Jako osoba zajmująca się na co dzień usprawnianiem procesów, bardzo sobie cenie to narzędzie. Dlaczego? Głównie dlatego, że dzięki jego pomocy w relatywnie krótkim czasie jestem w stanie zrozumieć proces, z którym mam do czynienia. Ktoś mógłby zapytać, jak to? Nie znasz procesów, które masz naprawiać? Szczera odpowiedź na to pytanie brzmi – nie zawsze. Tak to już jest, że Black Belt w swojej codziennej pracy jest rzucany w różne miejsca w organizacji. Ja pracując kilkanaście lat temu w jednej z globalnych firm IT byłem odpowiedzialny jednocześnie za kilka projektów – z czego jeden polegał na poprawie wskaźnika satysfakcji klienta, inny na usprawnieniu procesu rekrutacji a jeszcze inny dotyczył czasu reakcji serwerów w trakcie aktualizacji oprogramowania.
Zatem aby być w stanie w miarę dobrze zrozumieć proces, który zamierzamy zmienić, w pierwszej kolejności należy go dobrze poznać. I tak, możemy na temat tego procesu rozmawiać z zespołem, który go wykonuje przez kilka godzin, jednak to czego potrzebujemy nim przystąpimy do działania to zapis poszczególnych jego etapów. Głównie po to, by:
1. wszyscy zgodzili się co do tego, że tak w rzeczywistości o tym właśnie mówimy, a to często nie jest takie oczywiste, bo w trakcie takich spotkań okazuje się że każdy rozumie proces inaczej
2. by zakres procesu, którym chcemy się zająć można było w sposób kompletny i zrozumiały przedstawić osobom zaangażowanym w jego poprawę. Spróbujcie to zrobić za pomocą tekstu, który zajmuje 1-2 strony A4. Życzę powodzenia 🙂
3. byśmy w końcu wiedzieli jakich interesariuszy do projektu zaprosić. Pamiętajmy, że projektu nie robimy dla siebie, ale dla firmy i w tej firmie jest zwykle spore grono osób, funkcji (np. CFO, CIO, poddostawcy), których warto w takie przedsięwzięcie zaangażować, by efektywnie wprowadzić zmiany a wcześniej uzyskać na nie zgodę.
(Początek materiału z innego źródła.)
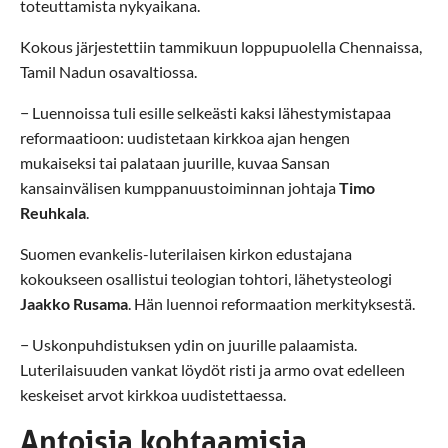
toteuttamista nykyaikana.
Kokous järjestettiin tammikuun loppupuolella Chennaissa,
Tamil Nadun osavaltiossa.
− Luennoissa tuli esille selkeästi kaksi lähestymistapaa
reformaatioon: uudistetaan kirkkoa ajan hengen
mukaiseksi tai palataan juurille, kuvaa Sansan
kansainvälisen kumppanuustoiminnan johtaja
Timo
Reuhkala
.
Suomen evankelis-luterilaisen kirkon edustajana
kokoukseen osallistui teologian tohtori, lähetysteologi
Jaakko Rusama
. Hän luennoi reformaation merkityksestä.
− Uskonpuhdistuksen ydin on juurille palaamista.
Luterilaisuuden vankat löydöt risti ja armo ovat edelleen
keskeiset arvot kirkkoa uudistettaessa.
Antoisia kohtaamisia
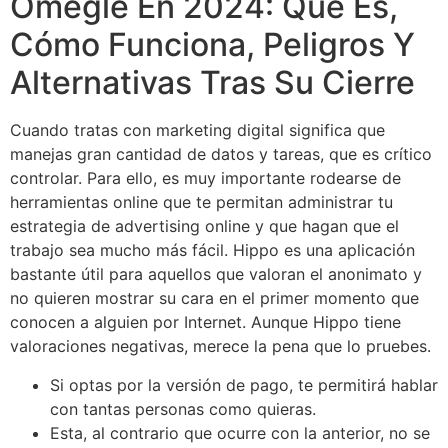
Omegle En 2024: Qué Es,
Cómo Funciona, Peligros Y
Alternativas Tras Su Cierre
Cuando tratas con marketing digital significa que
manejas gran cantidad de datos y tareas, que es crítico
controlar. Para ello, es muy importante rodearse de
herramientas online que te permitan administrar tu
estrategia de advertising online y que hagan que el
trabajo sea mucho más fácil. Hippo es una aplicación
bastante útil para aquellos que valoran el anonimato y
no quieren mostrar su cara en el primer momento que
conocen a alguien por Internet. Aunque Hippo tiene
valoraciones negativas, merece la pena que lo pruebes.
Si optas por la versión de pago, te permitirá hablar
con tantas personas como quieras.
Esta, al contrario que ocurre con la anterior, no se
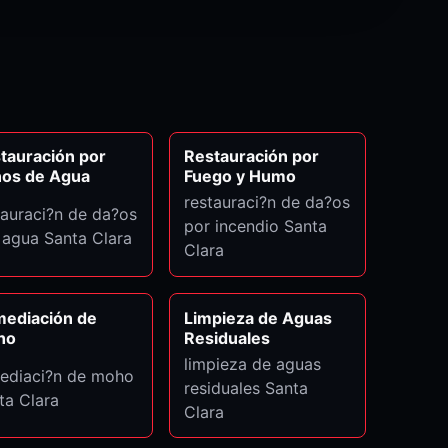
tauración por
Restauración por
os de Agua
Fuego y Humo
restauraci?n de da?os
tauraci?n de da?os
por incendio Santa
 agua Santa Clara
Clara
ediación de
Limpieza de Aguas
ho
Residuales
limpieza de aguas
ediaci?n de moho
residuales Santa
ta Clara
Clara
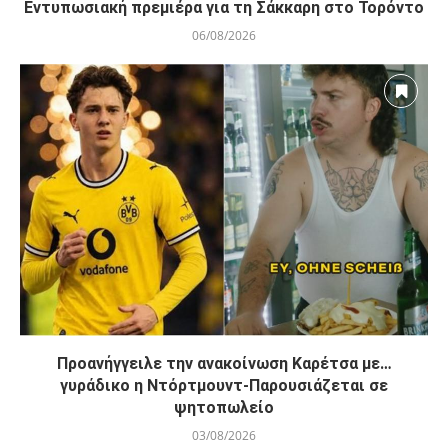
Εντυπωσιακή πρεμιέρα για τη Σάκκαρη στο Τορόντο
06/08/2026
Προανήγγειλε την ανακοίνωση Καρέτσα με…
γυράδικο η Ντόρτμουντ-Παρουσιάζεται σε
ψητοπωλείο
03/08/2026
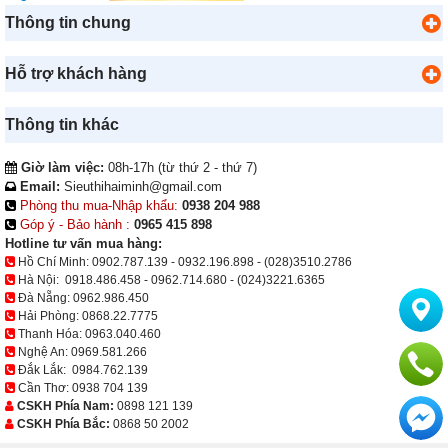
Thông tin chung
Hỗ trợ khách hàng
Thông tin khác
Giờ làm việc:
08h-17h (từ thứ 2 - thứ 7)
Email:
Sieuthihaiminh@gmail.com
Phòng thu mua-Nhập khẩu:
0938 204 988
Góp ý - Bảo hành :
0965 415 898
Hotline tư vấn mua hàng:
Hồ Chí Minh:
0902.787.139
-
0932.196.898
-
(028)3510.2786
Hà Nội:
0918.486.458
-
0962.714.680
-
(024)3221.6365
Đà Nẵng:
0962.986.450
Hải Phòng:
0868.22.7775
Thanh Hóa:
0963.040.460
Nghệ An:
0969.581.266
Đắk Lắk:
0984.762.139
Cần Thơ:
0938 704 139
CSKH Phía Nam:
0898 121 139
CSKH Phía Bắc:
0868 50 2002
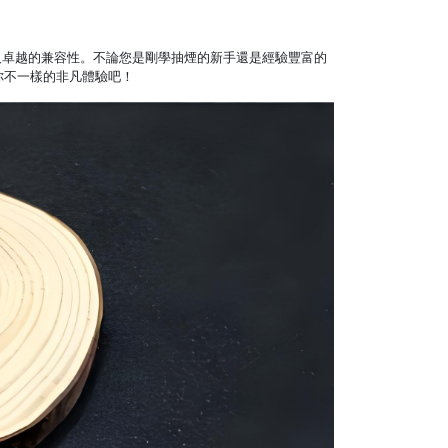
速充電，以及卓越的兼容性。不論您是剛學抽煙的新手還是經驗豐富的
給你不一樣的非凡體驗吧！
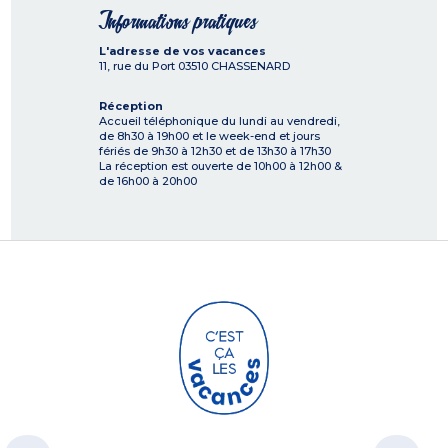
Informations pratiques
L'adresse de vos vacances
11, rue du Port
03510
CHASSENARD
Réception
Accueil téléphonique du lundi au vendredi,
de 8h30 à 19h00 et le week-end et jours
fériés de 9h30 à 12h30 et de 13h30 à 17h30
La réception est ouverte de 10h00 à 12h00 &
de 16h00 à 20h00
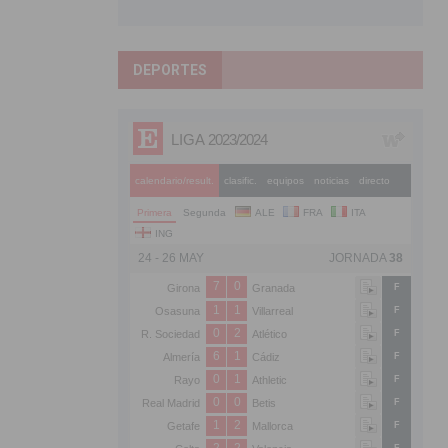
DEPORTES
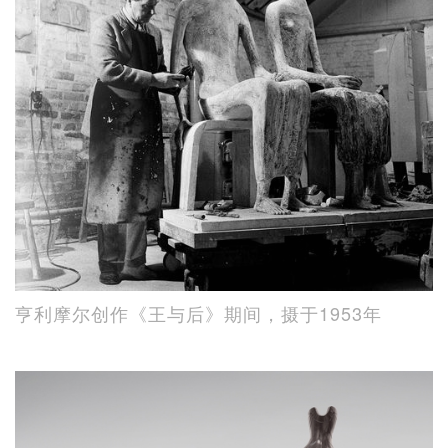
亨利摩尔创作《王与后》期间，摄于1953年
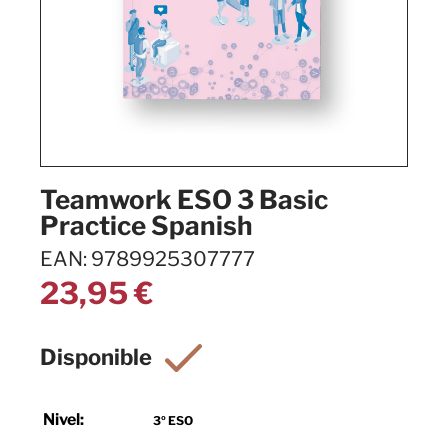
Teamwork ESO 3 Basic
Practice Spanish
EAN: 9789925307777
23,95
€
Nivel:
3º ESO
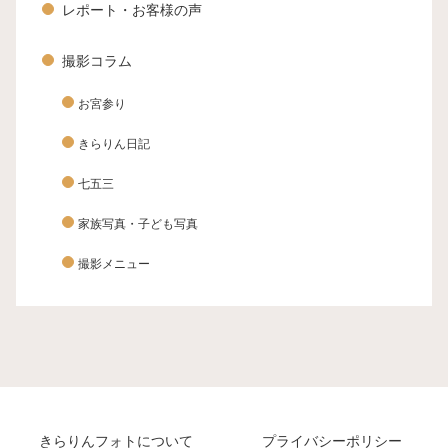
レポート・お客様の声
撮影コラム
お宮参り
きらりん日記
七五三
家族写真・子ども写真
撮影メニュー
きらりんフォトについて
プライバシーポリシー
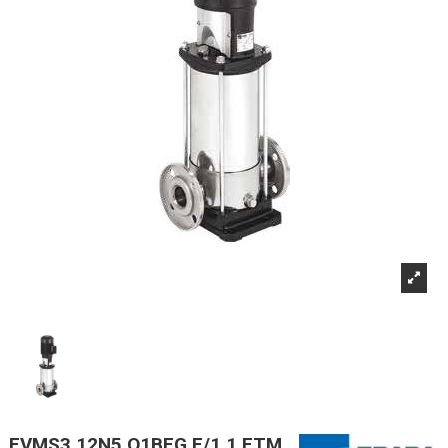
EVMS3 12N5 Q1BEG E/1,1 ETM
Tak jak wspominałem, SIPOC jako narzędzie mapowania procesu może nam pomóc zrozumieć proces i zmapować go na ogólnym poziomie. Niezależnie od tego, czy wykorzystujemy SIPOC jako narzędzie w projekcie (np. Lean Six Sigma) czy potrzebujemy go do zrozumienia realizowanych czynności procesowych i aktorów procesu, nadaje się do tego doskonale. Zatem podsumowując, możemy go wykorzystać gdy chcemy:
1. przeprowadzić konkretny projekt, tym samym proces usprawnić. Wtedy SIPOC pokaże nam, co jest w zakresie naszego projektu (kroki procesowe) a co poza nim
2. proces zrozumieć i pokazać jego zależności z innymi procesami, a wykorzystujemy go wtedy głównie do zarządzania operacyjnego w naszej organizacji.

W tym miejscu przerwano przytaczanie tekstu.